Il risveglio di Piazza Affari ha a che fare con la fine della grande crisi sullo spread del biennio 2011-2102 e, assai più vicino a noi, con l'avvio del Quantitative easing e di Francoforte. La discesa in campo della Bce non può che favorire la ricerca di rendimenti per gli attivi finanziari e quindi nuovi flussi di investimenti, ineludibili, sulle Borse.Vista così quindi la tematica dei dividendi più o meno copiosi perde molto del suo appeal. Se hai titoli che hanno raddoppiato le loro quotazioni, quel 3% in più di rendimento annuo del dividendo, cambia ben poco le cose. E mai come in quest'ultima fase il tema si sposta inevitabilmente dai titoli difensivi, dalle utility in genere forti erogatori di dividendi, ai titoli ciclici e bancari in grado di far segnare apprezzamenti di valore assai più consistenti. Basti guardare ai titoli che hanno surclassato il già forte record del listino. Se il Ftse/Mib è salito del 22,6% da inizio anno, più di una ventina di titoli hanno fatto addirittura meglio. La Popolare di Milano è salita del 73%; Fiat Chrysler del 58%; la Popolare dell'Emilia del 48%; Ferragamo e Autogrill segnano un buon 45% di rivalutazione. Buzzi e Luxottica hanno guadagnato entrambe un buon 30%. E solo in tre mesi. Non c'è nessun mistero dietro alla riscossa di Piazza Affari. È vero che il listino milanese con la sua corsa dall'estate del 2012 ha riacciuffato i suoi massimi storici degli ultimi 5 anni, ma è pur vero che dista ancora un buon 50% lontano dai suoi massimi di sempre, toccati nel 2000, prima dello scoppio fragoroso della bolla internettiana .

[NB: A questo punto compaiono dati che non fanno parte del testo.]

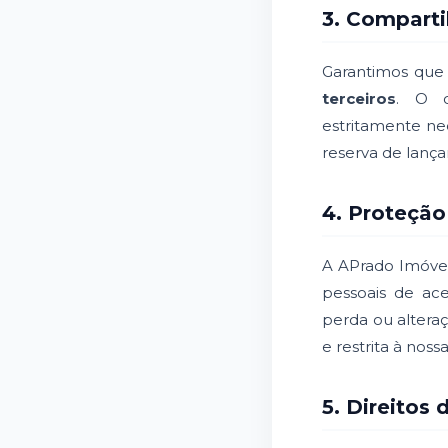
3. Compart
Garantimos que
terceiros
. O c
estritamente nec
reserva de lança
4. Proteção
A APrado Imóveis
pessoais de ace
perda ou alteraç
e restrita à noss
5. Direitos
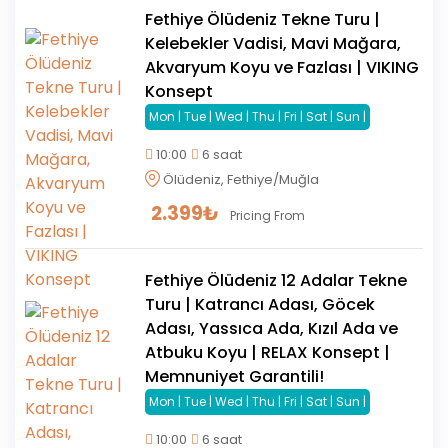
Fethiye Ölüdeniz Tekne Turu |
Kelebekler Vadisi, Mavi Mağara,
Akvaryum Koyu ve Fazlası | VIKING
Konsept
Mon | Tue | Wed | Thu | Fri | Sat | Sun |
10:00
6 saat
Ölüdeniz, Fethiye/Muğla
2.399
₺
Pricing From
Fethiye Ölüdeniz 12 Adalar Tekne
Turu | Katrancı Adası, Göcek
Adası, Yassıca Ada, Kızıl Ada ve
Atbuku Koyu | RELAX Konsept |
Memnuniyet Garantili!
Mon | Tue | Wed | Thu | Fri | Sat | Sun |
10:00
6 saat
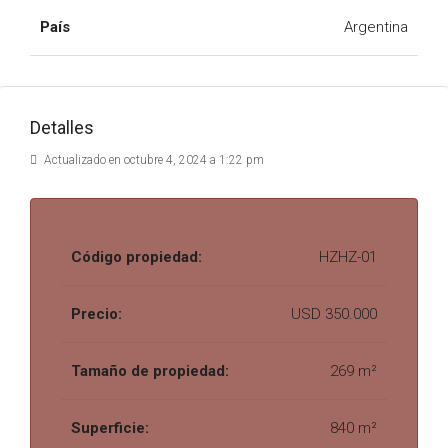
País
Argentina
Detalles
Actualizado en octubre 4, 2024 a 1:22 pm
Código propiedad:
HZHZ-01
Precio:
USD 350.000
Tamaño de propiedad:
269 m²
Superficie:
840 m²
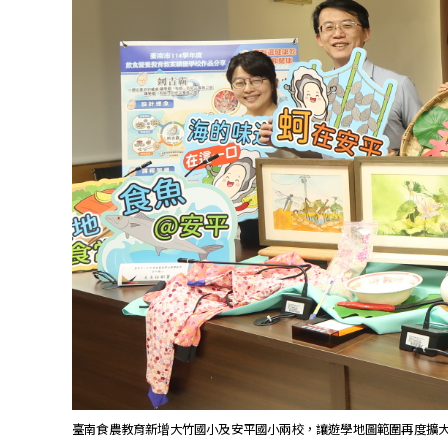
臺南食農教育新增大竹國小及安平國小兩校，讓遊學地圖範圍再度擴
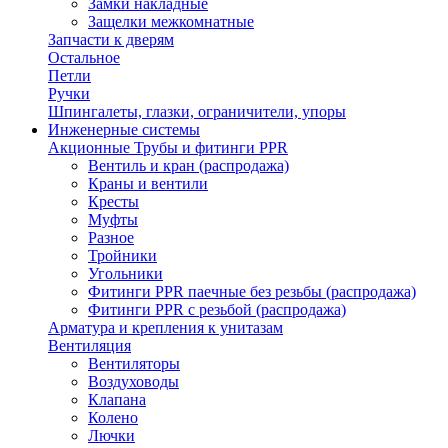
Замки накладные
Защелки межкомнатные
Запчасти к дверям
Остальное
Петли
Ручки
Шпингалеты, глазки, ограничители, упоры
Инженерные системы
Акционные Трубы и фитинги PPR
Вентиль и кран (распродажа)
Краны и вентили
Кресты
Муфты
Разное
Тройники
Угольники
Фитинги PPR паечные без резьбы (распродажа)
Фитинги PPR с резьбой (распродажа)
Арматура и крепления к унитазам
Вентиляция
Вентиляторы
Воздуховоды
Клапана
Колено
Лючки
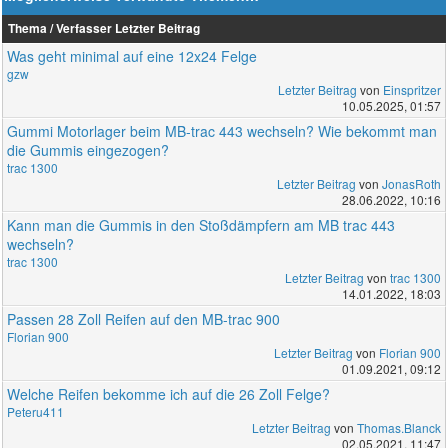
Thema / Verfasser
Letzter Beitrag
Was geht minimal auf eine 12x24 Felge
gzw
Letzter Beitrag
von
Einspritzer
10.05.2025, 01:57
Gummi Motorlager beim MB-trac 443 wechseln? Wie bekommt man
die Gummis eingezogen?
trac 1300
Letzter Beitrag
von
JonasRoth
28.06.2022, 10:16
Kann man die Gummis in den Stoßdämpfern am MB trac 443
wechseln?
trac 1300
Letzter Beitrag
von
trac 1300
14.01.2022, 18:03
Passen 28 Zoll Reifen auf den MB-trac 900
Florian 900
Letzter Beitrag
von
Florian 900
01.09.2021, 09:12
Welche Reifen bekomme ich auf die 26 Zoll Felge?
Peteru411
Letzter Beitrag
von
Thomas.Blanck
02.05.2021, 11:47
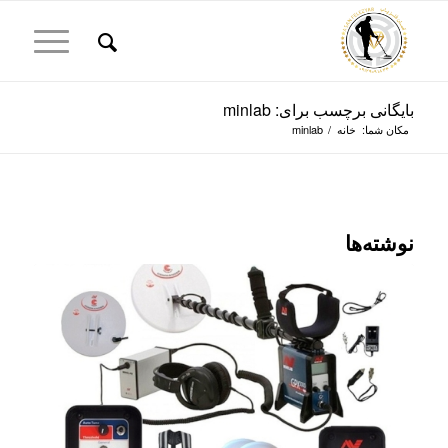
بایگانی برچسب برای: minlab
مکان شما:
خانه
/
minlab
نوشته‌ها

Questo mentre i listini più significativi, da quello americano al Dax tedesco, sono ai loro record di sempre. Il passo di Piazza Affari è stato poderoso, ma è attardato rispetto all'andamento delle Borse mondiali che si trovano, grazie a un lustro di politiche monetarie ultra-espansive, ai loro top assoluti. Il ritardo italiano, a livello di Borsa, ha ovviamente molto a che fare con la lunga stagnazione del Paese e il suo ritmo strutturalmente troppo blando di crescita rispetto ad altri. Ma ora con la tiepida uscita dalla lunga recessione e la politica di acquisti di titoli sul mercato della Bce che fa da grande propulsore per gli asset finanziari, il mercato di Piazza Affari è diventato attraente per gli investitori. È proprio quel gap che separa le performance di Milano da Francoforte o Wall Street ad aver indotto lo strappo all'insù del listino milanese. Difficile pensare che si chiuda il differenziale, ma di certo Milano con Tokio (anch'essa lontana di un 50% dai suoi massimi assoluti) sono le piazze che potrebbero continuare più facilmente il rally in corso. Nel mirino dei grandi investitori ci sono certamente le banche, e tra di esse le popolari che andranno incontro a una girandola di aggregazioni, ma anche quei titoli che difficilmente deludono in termini di redditività. I nomi sono sempre quelli. Da Luxottica a Ferragamo. Da Recordati a Diasorin. Da Prysmian a Moncler solo per citarne alcuni.

Cosa li accomuna? La capacità, strutturale, di avere profittabilità elevate. Se cumuli utili crescenti negli anni, sei una garanzia per gli investitori. Dividendo o meno. Il quadro pare idilliaco dipinto così. Certo c'è sempre qualcosa che può andare storto nel cammino all'insù di Piazza Affari. Quel qualcosa è esogeno allo stato di salute o meno delle singole società e oggi continua a ripresentarsi sotto le forme dell'incubo greco. Come un fiume carsico, il caso greco, ci dice dell'instabilità profonda della moneta unica e dell'area euro. Draghi ci ha messo una pezza con l'immissione di liquidità, ma di Grexit si continua a parlare. Ed è ovvio che ogni volta che lo spettro riappare, i listini tendono a innestare la retromarcia. Che in realtà per molti investitori sono occasioni di prese di profitto e di trasformare i capital gain virtuali in moneta sonante.